─── INPUT

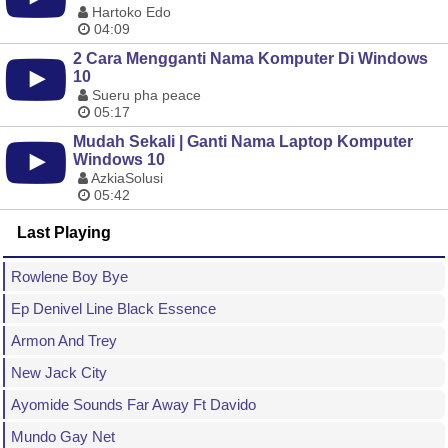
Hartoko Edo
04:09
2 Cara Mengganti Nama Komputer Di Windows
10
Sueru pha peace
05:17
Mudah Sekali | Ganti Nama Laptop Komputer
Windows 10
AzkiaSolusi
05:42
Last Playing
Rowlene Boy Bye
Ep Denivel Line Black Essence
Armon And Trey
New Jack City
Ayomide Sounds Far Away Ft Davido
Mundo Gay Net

──────
─── INPUT

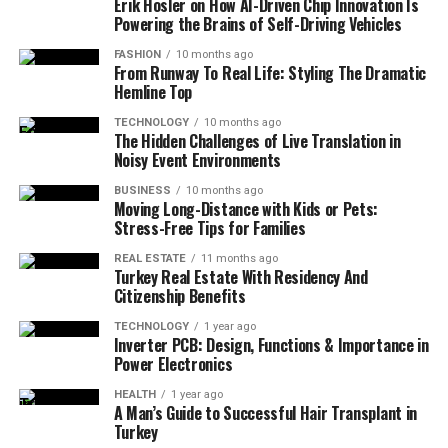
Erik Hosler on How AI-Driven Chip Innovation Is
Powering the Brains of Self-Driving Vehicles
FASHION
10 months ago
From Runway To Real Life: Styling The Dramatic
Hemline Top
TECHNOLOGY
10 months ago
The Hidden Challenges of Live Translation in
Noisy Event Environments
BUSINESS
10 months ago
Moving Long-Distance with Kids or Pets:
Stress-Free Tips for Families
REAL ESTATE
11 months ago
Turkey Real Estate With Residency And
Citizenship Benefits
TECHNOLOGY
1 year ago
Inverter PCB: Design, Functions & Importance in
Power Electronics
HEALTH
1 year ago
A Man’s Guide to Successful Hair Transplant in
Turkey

──────

WORK REQUIRED: The answer is the lines above between the line holding "Sueru pha peace" and the line holding "Mundo Gay Net", inclusive, each written out exactly, and no others.

TASK SOLUTION:
Sueru pha peace
05:17
Mudah Sekali | Ganti Nama Laptop Komputer
Windows 10
AzkiaSolusi
05:42
Last Playing
Rowlene Boy Bye
Ep Denivel Line Black Essence
Armon And Trey
New Jack City
Ayomide Sounds Far Away Ft Davido
Mundo Gay Net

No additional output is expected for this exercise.